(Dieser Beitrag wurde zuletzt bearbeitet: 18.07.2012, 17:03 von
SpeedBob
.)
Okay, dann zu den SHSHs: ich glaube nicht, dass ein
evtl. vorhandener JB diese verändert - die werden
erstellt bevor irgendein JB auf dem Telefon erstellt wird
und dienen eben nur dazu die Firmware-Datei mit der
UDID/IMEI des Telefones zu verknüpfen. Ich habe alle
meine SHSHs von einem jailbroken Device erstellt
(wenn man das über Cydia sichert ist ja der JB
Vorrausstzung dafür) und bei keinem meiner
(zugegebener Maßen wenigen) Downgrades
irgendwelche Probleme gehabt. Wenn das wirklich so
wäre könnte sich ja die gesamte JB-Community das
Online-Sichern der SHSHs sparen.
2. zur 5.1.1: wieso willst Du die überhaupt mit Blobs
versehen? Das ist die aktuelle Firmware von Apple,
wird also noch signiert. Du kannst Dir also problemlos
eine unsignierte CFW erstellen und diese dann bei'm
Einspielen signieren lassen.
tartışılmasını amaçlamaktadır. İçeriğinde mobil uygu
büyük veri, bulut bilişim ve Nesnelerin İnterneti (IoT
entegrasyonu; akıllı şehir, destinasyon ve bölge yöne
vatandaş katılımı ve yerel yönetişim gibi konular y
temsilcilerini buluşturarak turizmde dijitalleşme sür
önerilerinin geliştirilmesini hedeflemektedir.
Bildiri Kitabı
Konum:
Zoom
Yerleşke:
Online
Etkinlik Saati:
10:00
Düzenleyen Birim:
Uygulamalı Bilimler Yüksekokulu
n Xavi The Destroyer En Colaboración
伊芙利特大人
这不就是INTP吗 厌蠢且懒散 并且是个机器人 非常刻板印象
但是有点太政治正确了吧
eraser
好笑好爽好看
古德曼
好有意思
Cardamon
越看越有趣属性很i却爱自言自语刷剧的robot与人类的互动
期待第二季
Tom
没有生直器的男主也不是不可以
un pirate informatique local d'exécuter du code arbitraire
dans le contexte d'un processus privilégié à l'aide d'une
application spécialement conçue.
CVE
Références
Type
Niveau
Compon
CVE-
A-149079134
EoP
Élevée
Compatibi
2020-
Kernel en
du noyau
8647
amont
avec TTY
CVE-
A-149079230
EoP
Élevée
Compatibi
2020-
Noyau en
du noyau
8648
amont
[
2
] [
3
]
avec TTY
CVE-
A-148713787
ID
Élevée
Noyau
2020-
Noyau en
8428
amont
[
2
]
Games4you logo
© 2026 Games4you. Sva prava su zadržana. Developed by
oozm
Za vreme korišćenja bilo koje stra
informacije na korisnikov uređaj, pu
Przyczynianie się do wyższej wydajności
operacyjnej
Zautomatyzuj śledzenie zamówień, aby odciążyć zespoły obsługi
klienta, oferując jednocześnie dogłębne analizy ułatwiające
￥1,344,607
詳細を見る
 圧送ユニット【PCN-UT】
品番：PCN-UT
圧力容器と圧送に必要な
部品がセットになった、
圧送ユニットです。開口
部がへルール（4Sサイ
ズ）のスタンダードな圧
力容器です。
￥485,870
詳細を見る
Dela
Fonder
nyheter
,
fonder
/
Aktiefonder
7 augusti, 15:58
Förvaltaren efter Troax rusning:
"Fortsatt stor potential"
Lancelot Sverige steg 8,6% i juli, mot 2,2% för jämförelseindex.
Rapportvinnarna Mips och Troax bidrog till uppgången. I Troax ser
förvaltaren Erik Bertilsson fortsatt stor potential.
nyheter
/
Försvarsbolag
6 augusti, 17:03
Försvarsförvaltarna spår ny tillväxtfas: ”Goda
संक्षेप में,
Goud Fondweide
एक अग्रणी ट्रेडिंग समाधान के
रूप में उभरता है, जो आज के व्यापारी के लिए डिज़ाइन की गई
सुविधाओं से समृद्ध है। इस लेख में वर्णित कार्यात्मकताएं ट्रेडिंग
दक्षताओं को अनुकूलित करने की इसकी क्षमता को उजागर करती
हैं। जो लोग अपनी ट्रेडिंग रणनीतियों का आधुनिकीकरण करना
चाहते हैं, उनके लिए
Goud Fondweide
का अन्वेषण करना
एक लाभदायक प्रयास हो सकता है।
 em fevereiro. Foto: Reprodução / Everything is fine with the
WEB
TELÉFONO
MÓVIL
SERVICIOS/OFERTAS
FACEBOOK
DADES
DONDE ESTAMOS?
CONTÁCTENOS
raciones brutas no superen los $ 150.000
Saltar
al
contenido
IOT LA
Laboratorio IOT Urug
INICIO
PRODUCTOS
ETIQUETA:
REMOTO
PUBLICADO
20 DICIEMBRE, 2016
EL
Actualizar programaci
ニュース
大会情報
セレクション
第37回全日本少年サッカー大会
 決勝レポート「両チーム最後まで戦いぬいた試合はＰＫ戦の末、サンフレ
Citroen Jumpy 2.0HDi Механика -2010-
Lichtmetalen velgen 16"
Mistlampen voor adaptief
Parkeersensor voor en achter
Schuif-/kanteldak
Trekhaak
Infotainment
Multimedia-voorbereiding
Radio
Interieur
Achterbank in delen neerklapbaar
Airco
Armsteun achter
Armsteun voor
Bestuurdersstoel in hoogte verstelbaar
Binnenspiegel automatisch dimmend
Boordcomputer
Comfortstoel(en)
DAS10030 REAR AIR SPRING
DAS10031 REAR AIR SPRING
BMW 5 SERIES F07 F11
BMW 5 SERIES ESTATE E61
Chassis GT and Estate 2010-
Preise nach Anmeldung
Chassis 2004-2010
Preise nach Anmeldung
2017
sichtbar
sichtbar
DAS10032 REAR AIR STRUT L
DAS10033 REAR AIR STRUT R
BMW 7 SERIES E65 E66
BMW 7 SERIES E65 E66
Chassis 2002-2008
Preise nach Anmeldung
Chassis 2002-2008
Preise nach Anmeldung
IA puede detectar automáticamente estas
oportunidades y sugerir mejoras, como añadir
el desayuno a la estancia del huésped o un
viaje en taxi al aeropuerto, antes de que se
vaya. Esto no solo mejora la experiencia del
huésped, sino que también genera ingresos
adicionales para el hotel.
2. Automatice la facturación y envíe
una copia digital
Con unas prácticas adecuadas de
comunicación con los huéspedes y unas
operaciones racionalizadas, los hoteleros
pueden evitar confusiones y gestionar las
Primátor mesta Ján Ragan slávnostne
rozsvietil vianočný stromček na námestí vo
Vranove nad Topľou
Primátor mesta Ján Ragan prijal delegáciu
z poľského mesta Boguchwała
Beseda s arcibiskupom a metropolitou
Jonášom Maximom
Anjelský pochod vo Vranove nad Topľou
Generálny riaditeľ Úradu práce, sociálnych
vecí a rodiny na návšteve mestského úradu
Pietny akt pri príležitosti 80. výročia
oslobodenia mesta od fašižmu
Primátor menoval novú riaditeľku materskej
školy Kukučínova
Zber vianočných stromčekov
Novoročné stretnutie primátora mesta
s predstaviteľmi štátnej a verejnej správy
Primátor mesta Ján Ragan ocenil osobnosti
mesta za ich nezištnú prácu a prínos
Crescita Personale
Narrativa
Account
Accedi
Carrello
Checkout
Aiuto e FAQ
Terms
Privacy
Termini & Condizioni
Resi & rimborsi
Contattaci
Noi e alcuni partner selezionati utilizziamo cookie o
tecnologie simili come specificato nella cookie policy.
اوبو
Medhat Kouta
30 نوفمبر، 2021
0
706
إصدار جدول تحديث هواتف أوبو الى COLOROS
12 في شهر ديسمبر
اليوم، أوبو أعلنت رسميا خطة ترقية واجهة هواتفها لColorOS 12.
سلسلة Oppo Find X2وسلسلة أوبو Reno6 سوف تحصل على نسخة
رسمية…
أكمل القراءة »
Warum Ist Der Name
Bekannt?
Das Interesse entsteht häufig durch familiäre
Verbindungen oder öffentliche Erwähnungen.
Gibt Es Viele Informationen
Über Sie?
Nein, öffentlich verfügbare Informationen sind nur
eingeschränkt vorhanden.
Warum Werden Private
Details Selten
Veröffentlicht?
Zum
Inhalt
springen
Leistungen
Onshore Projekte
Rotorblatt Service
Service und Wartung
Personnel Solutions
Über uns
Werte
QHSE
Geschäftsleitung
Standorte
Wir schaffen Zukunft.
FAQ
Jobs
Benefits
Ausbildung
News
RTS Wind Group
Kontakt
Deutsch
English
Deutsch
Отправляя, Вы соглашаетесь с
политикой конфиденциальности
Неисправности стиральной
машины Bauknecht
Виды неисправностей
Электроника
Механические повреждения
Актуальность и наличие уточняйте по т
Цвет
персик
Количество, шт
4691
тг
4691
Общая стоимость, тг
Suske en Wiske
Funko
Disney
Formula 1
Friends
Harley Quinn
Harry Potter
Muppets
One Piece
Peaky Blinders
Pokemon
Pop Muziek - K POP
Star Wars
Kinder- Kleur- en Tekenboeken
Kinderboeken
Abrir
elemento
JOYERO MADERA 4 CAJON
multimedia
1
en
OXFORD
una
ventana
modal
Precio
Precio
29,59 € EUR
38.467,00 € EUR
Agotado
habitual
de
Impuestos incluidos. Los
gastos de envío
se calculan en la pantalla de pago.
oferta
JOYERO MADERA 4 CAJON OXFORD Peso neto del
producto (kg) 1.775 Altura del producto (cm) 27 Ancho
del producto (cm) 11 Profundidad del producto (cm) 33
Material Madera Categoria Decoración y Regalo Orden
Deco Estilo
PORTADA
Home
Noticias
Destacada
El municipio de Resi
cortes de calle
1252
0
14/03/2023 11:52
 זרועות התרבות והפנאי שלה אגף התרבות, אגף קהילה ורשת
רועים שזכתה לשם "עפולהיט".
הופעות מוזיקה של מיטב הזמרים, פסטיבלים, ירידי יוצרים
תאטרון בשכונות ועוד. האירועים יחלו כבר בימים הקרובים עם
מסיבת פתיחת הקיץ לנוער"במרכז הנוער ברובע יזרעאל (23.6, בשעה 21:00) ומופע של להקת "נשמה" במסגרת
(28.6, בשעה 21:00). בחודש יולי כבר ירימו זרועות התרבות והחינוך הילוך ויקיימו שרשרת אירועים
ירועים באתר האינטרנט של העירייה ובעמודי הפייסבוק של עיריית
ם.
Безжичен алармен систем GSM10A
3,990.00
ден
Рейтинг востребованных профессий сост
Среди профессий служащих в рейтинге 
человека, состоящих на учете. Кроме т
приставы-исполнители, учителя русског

What the exercise asks:
Pull out all lines in the data above that include "JOYERO".

Answer for this exercise:
JOYERO MADERA 4 CAJON
JOYERO MADERA 4 CAJON OXFORD Peso neto del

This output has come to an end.